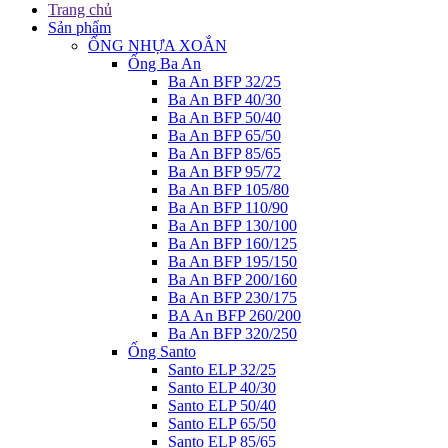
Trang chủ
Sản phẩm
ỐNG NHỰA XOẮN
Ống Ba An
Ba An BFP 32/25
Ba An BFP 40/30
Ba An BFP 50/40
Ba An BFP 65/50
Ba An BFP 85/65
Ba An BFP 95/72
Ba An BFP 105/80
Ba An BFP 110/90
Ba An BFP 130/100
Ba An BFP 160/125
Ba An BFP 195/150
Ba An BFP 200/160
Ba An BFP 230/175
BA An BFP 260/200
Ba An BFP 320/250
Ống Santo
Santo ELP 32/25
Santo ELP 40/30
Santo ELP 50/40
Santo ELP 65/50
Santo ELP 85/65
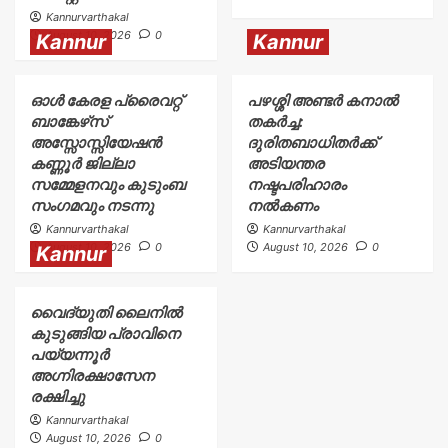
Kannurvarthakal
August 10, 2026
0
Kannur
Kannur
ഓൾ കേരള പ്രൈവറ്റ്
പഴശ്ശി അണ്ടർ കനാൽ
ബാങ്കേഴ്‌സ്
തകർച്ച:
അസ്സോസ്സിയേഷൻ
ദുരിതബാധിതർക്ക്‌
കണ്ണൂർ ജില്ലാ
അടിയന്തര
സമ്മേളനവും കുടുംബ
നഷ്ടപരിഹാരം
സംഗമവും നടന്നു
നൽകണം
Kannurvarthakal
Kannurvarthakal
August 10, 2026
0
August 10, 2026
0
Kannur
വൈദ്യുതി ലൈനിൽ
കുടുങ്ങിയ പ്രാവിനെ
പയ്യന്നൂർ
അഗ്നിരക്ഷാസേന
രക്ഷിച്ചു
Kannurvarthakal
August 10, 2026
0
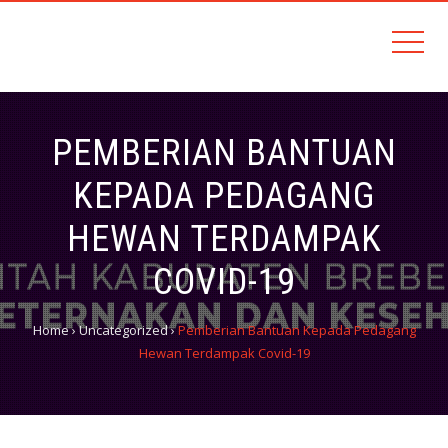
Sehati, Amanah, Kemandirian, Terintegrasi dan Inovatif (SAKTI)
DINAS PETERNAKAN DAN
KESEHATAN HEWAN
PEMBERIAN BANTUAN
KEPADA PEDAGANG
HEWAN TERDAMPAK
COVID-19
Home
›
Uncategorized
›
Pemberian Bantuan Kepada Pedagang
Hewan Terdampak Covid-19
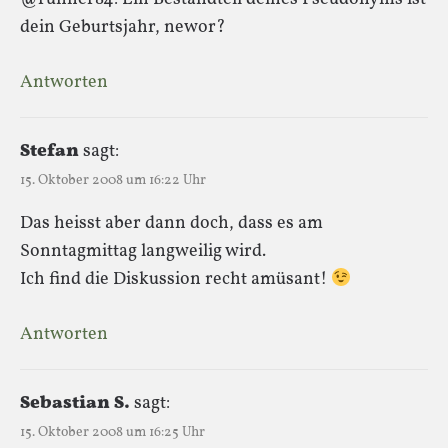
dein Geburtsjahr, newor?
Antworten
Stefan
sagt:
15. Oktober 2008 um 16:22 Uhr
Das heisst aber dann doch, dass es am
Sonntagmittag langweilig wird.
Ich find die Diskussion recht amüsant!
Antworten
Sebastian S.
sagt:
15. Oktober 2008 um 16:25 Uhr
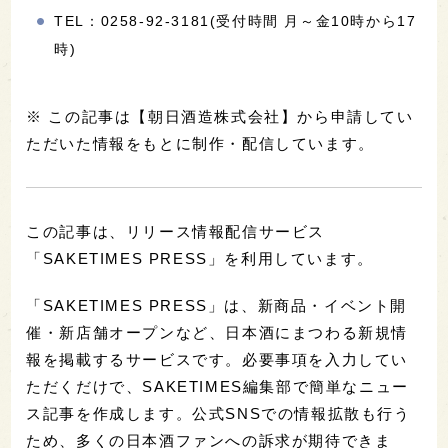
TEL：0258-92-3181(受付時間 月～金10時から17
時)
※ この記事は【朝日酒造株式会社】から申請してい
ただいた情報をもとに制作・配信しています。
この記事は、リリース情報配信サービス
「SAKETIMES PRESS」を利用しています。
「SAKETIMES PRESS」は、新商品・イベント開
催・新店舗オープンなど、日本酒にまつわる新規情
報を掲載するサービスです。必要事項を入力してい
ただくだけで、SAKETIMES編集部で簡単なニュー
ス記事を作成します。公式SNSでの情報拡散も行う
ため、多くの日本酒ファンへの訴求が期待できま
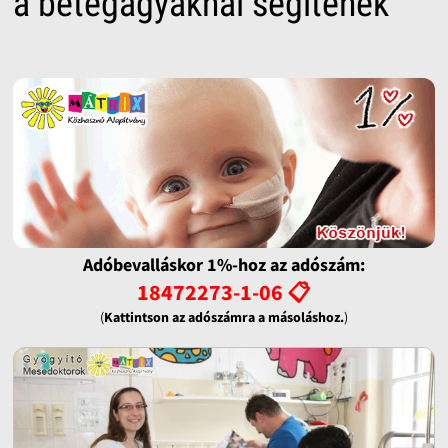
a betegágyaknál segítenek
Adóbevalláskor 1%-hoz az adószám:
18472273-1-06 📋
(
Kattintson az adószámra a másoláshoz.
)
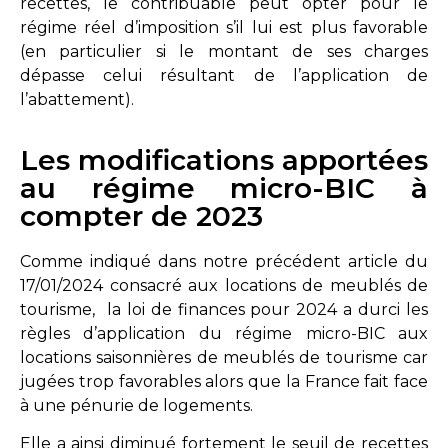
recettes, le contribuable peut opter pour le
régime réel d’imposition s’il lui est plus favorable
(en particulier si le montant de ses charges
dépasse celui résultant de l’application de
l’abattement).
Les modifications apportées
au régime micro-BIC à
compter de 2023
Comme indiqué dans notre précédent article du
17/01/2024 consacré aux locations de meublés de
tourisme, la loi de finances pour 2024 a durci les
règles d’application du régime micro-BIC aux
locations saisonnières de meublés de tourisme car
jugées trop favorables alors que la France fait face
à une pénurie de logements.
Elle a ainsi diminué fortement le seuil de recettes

# # #

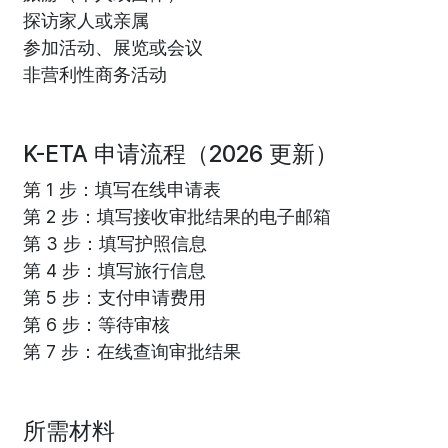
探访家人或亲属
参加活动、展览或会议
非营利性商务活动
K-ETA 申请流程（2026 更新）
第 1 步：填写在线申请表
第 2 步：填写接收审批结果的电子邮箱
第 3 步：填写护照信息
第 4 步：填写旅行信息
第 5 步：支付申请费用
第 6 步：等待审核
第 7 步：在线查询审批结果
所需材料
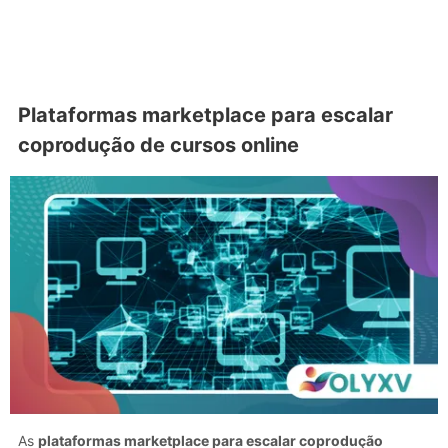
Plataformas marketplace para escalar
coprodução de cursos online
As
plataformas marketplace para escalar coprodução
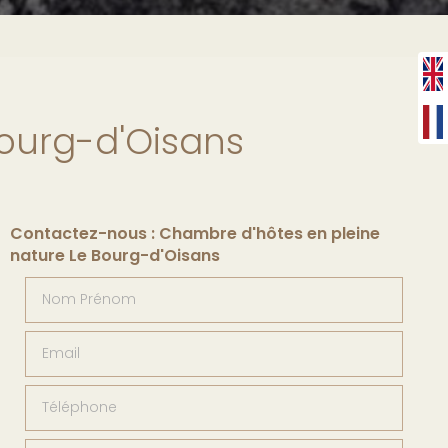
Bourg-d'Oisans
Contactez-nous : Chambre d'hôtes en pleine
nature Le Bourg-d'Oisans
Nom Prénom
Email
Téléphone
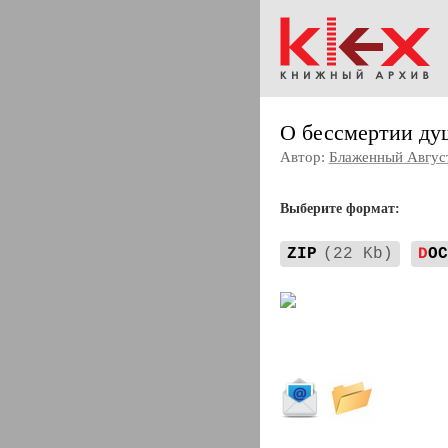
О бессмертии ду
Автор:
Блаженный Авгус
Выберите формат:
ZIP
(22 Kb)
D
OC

# # #

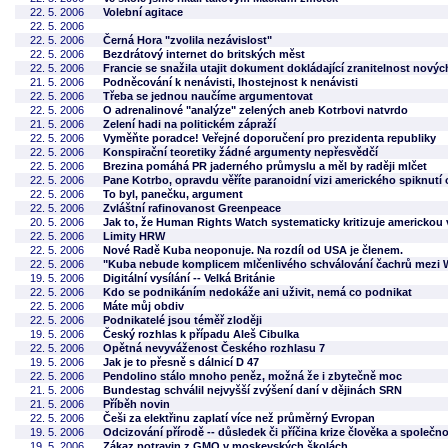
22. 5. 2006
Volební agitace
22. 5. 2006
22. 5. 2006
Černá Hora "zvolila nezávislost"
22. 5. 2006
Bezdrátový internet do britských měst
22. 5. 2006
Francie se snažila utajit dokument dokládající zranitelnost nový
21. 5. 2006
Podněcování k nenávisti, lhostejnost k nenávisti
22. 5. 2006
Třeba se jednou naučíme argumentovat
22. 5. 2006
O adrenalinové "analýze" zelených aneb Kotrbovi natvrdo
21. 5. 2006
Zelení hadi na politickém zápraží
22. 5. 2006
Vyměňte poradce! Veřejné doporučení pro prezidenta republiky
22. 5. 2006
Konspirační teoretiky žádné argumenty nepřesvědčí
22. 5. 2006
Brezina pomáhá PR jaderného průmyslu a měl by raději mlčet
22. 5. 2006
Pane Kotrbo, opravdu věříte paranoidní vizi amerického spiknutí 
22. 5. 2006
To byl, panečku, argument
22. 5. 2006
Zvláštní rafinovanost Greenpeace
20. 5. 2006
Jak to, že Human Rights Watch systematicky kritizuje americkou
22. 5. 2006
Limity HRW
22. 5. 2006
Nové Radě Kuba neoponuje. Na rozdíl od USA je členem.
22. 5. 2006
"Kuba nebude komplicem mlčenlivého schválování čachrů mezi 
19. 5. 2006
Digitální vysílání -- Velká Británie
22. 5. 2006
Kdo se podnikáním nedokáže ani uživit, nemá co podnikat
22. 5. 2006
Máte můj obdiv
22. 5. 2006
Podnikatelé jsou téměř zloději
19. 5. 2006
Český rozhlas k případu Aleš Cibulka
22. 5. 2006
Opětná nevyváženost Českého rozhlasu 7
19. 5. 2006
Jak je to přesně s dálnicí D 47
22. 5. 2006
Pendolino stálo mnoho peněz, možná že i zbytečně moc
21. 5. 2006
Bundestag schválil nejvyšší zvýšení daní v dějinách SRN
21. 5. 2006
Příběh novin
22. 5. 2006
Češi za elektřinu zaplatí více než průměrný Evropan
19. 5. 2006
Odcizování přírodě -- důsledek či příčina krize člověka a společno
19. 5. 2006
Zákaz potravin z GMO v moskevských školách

# # #

Required action | State only the number of lines above that contain the word "recettes".

Finished exercise | 2